La economía neoliberal es una economía subjetiva que se mete bajo la piel, sin pasar siempre por la ideología. La literatura lo vio venir antes que otros discursos registraran el cambio, y lo transcribió estéticamente como percepción, extrañamiento, táctica discursiva, precariedad formal e intensidad del lenguaje. Vio la precarización de la existencia, vio la crisis de los imaginarios modernizadores, vio el avance de formas de gobierno propias del neoliberalismo, el debilitamiento y borramiento de las fronteras de las culturas nacionales, vio lo que Matilde Sánchez llamó el “giro rústico” de los grandes relatos, en fin, todo lo que el neoliberalismo empezaba a hacer “por adentro” de los sujetos.
¿Cómo cartografiar el territorio de una mutación? El mapa de Señales de vida está hecho de escenas tomadas de El aire, Los pichiciegos, Vivir afuera, El desperdicio, Mano de obra, La villa, Las noches de Flores, La Virgen Cabeza, 2666 y La Virgen de los sicarios –escenas que enlazan textos, momentos de la cultura, la literatura y la política. Son escenas en vivo, mapas de grupo donde la literatura sale de su aislamiento abriendo los textos a conexiones nuevas. Y con todo esto, traté de montar un relato crítico, quiero decir, un ensayo de crítica literaria que recurre al relato como herramienta de conocimiento de la crítica. En él hay nuevas territorializaciones del deseo y del poder; hay luchas por el tiempo y el territorio; hay producción de vidas precarias y nuevas barbaries; hay un tendal de cuerpos precarizados por el terror económico; hay multitud de sujetos caídos del mapa de lo legible, encerrados afuera del Estado y la ciudadanía; hay vidas sin historia en inquietante proximidad con lo animal.

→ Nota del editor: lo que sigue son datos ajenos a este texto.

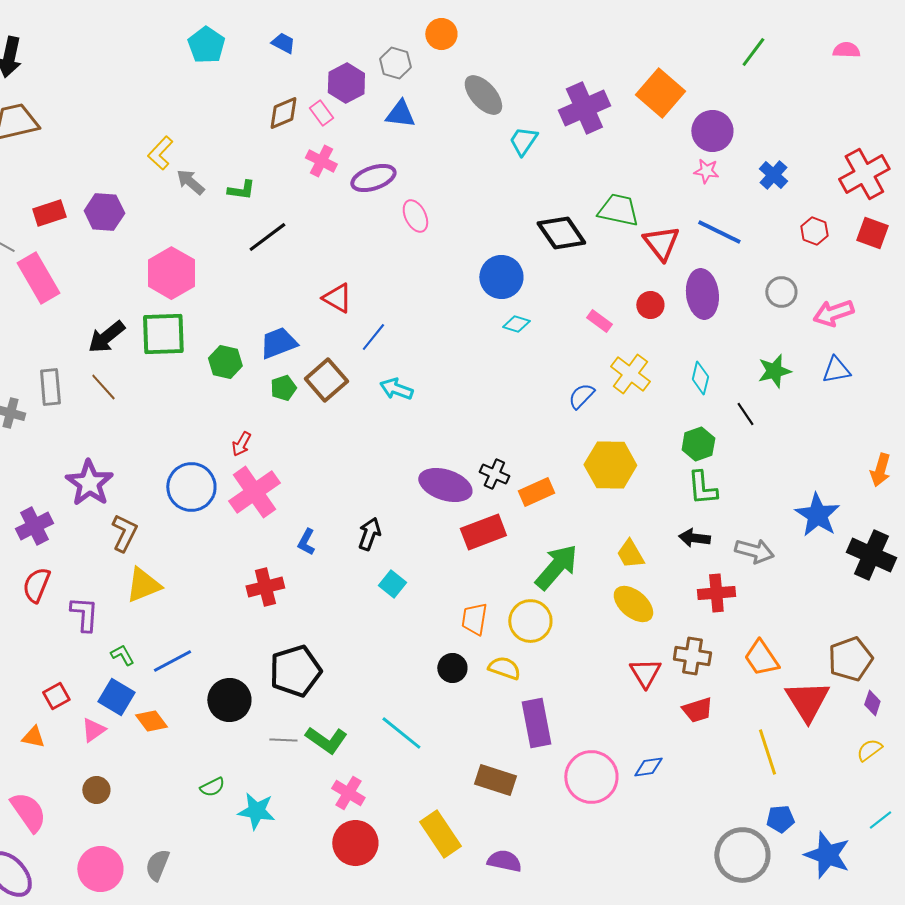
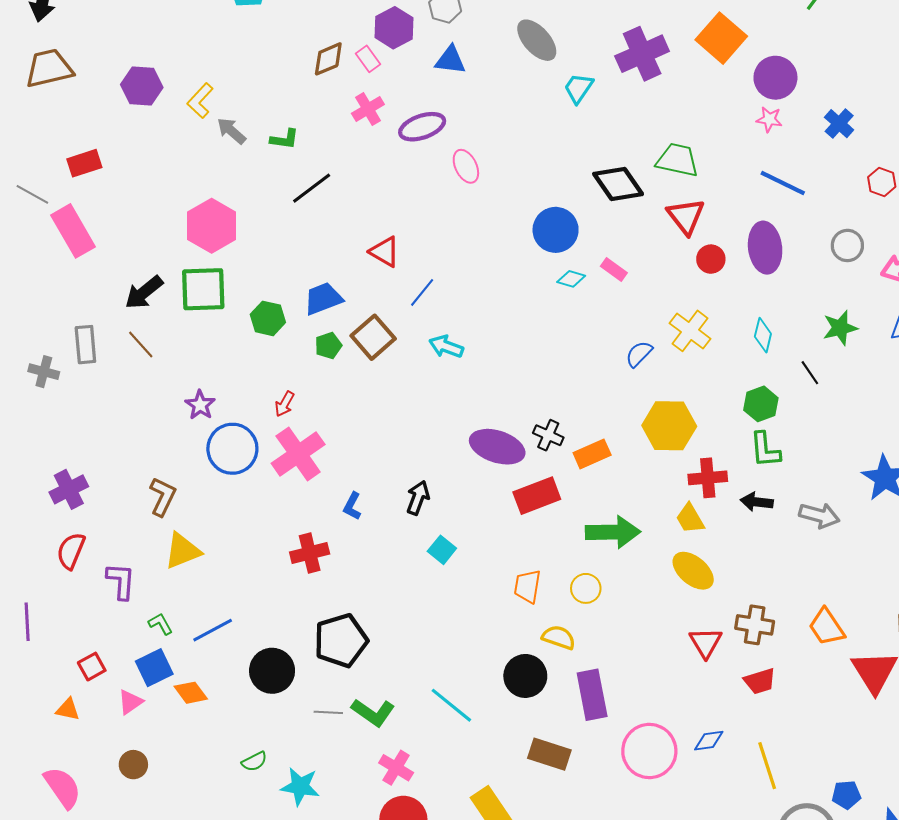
pink cross: (321, 161) -> (368, 109), turned 32
purple hexagon: (104, 212) -> (142, 86), moved
red triangle: (661, 243) -> (686, 216), moved
pink rectangle: (599, 321) -> (614, 269), moved
purple star: (89, 483) -> (200, 405), moved, size x0.6
green arrow: (556, 567) -> (613, 532), turned 48
red cross: (716, 593) -> (708, 478), moved
yellow circle: (530, 621) -> (586, 588), size x0.7
black circle: (452, 668) -> (525, 676), moved, size x1.4
blue square: (116, 697) -> (154, 668), turned 33
yellow line: (767, 752) -> (767, 766), moved

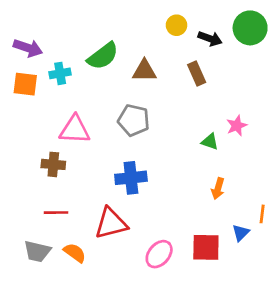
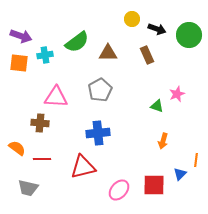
green circle: (250, 28) -> (189, 35), moved
gray pentagon: (134, 120) -> (100, 90), turned 30
orange semicircle: (75, 253) -> (17, 148), moved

Pero hay también un saber hacer con la crisis, tramas y estrategias creadoras de formas de significar y vivir juntos, de trabajar y habitar en común. Porque más allá de la realidad que construyen los medios y los relatos dominantes, digamos que hay vida –otras formas de constitución de mundos y de identificación de los acontecimientos, en disenso con los modos de ver, de decir y de sentir mayoritarios.
Improvisando narrativamente con la crisis, dándole forma a la destrucción y a fuerza de precariedad, la literatura transmitió las señales de vida que hoy nos llegan desde un pasado muy próximo: el pulso de lo impensado de una época, abriéndose paso por la página cuando los marcos de la realidad se resquebrajan. Constituyen la escritura misma de las cosas, las marcas mediante las cuales un mundo histórico se da a ver y pensar, sin importar demasiado el quién habla. ¡Los escritores y escritoras no inventan nada! Lo que saben es registrar, escuchar, documentar el mundo en el que viven, para hacer otros tiempo y espacios e intervenir en la reconfiguración de lo sensible. Para eso hay que dar vuelta la página, mezclar los géneros, multiplicar las conexiones, abandonar el espacio cerrado de la obra como artificio y, como decía Fogwill, vivir afuera, en la otra cara del progreso, mostrando a fuerza de precariedad la modernización neoliberal como catástrofe. Que nadie diga que la literatura no avisó.